Seit mehr als ei­nem Jahr schon wer­den im GOP Bonn Varieté-Shows ge­zeigt. Mitt­ler­wei­le ist es ein fes­ter Be­stand­teil in Bonns Kul­tur­pro­gramm und ich freue mich, zum drit­ten Mal da­bei ge­we­sen zu sein.

Die neue Show „La lu­na“ ist al­ler­dings nicht der gro­ße Wurf. Im Ver­gleich zu den bei­den an­de­ren Vor­füh­run­gen, de­nen ich bei­woh­nen durf­te („Plü­fo­li“ und „Ka­rus­sell“), spiel­te die Ar­tis­tik ei­ne ge­fühlt klei­ne­re Rol­le, da­für war der Comedy-Anteil hö­her. Ich lach­te mehr­mals und das ist als Kom­pli­ment zu verstehen.
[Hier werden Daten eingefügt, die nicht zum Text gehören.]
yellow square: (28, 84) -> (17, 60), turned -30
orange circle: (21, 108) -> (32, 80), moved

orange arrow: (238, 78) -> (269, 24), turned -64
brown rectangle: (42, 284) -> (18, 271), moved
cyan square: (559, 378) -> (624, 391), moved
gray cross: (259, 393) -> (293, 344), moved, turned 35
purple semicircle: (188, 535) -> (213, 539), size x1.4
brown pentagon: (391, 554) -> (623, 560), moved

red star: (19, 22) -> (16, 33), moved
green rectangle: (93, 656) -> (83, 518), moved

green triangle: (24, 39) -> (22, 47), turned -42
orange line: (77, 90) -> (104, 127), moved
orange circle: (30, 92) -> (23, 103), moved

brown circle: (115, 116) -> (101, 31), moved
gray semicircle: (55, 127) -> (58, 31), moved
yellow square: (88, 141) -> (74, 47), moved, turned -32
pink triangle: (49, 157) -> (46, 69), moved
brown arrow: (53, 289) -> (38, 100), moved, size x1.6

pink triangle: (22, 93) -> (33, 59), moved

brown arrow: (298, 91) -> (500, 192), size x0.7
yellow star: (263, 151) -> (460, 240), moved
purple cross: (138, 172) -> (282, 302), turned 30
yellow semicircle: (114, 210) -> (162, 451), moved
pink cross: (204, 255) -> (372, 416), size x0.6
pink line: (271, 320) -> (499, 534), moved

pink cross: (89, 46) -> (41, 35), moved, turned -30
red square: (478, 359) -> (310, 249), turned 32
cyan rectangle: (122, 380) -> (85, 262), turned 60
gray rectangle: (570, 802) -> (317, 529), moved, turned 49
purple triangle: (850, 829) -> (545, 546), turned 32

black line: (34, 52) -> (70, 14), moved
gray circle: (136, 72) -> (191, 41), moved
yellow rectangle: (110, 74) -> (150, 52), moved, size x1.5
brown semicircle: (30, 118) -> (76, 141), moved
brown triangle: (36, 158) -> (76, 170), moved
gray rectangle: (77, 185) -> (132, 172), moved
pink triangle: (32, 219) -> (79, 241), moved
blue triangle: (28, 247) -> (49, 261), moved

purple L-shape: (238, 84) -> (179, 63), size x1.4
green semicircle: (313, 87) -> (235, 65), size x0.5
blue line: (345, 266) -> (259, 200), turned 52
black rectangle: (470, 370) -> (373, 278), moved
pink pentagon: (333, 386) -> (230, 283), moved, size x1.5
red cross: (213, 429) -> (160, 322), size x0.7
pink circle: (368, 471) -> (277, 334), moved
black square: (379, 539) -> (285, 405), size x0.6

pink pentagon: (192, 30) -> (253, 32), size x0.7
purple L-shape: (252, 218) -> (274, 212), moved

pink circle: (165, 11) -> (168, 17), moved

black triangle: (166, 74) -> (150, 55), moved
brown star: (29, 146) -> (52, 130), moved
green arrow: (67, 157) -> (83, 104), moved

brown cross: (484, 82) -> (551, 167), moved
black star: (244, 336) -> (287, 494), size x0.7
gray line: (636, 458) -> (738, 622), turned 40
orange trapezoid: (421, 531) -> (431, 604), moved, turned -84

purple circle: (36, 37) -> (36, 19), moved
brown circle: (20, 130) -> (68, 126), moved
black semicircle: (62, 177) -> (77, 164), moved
Ein Mann mit Zylinder macht eine Beschwörungsgestik
Mi­che­le Chen (Fo­to: Jo­han­nes Mirus)

Das ar­tis­ti­sche Pro­gramm war gu­ter GOP-Standard. Im­mer wie­der durf­te ich stau­nen über die Kraft und Wen­dig­keit der Künst­le­rin­nen und Künst­ler. So rich­tig Neu­es gab es aber nicht. Viel­leicht bin ich auch nur zu verwöhnt.

Rich­tig ka­cke fand ich, dass im­mer wie­der ein Hund in den Krach raus­ge­tra­gen und wild um­her­ge­schleu­dert wur­de. Wenn das we­nigs­tens ei­nen in­halt­li­chen Grund ge­habt hät­te! So bleibt es nur Tierquälerei.

Gut ge­fal­len hat mir die fast durch­gän­gig live ge­spiel­te Mu­sik mit Schwer­punkt Ak­kor­di­on und Sa­xo­phon, die gut zur The­ma­tik pass­te: In der dar­ge­stell­ten Ge­schich­te soll um das „fah­ren­de Volk“ ge­hen. Ganz ehr­lich: Die Sto­ry ist un­rund, wird kaum rich­tig er­zählt, im­mer wie­der durch­bro­chen und selbst der na­men­ge­ben­de Mond taucht nur ein­mal kurz auf.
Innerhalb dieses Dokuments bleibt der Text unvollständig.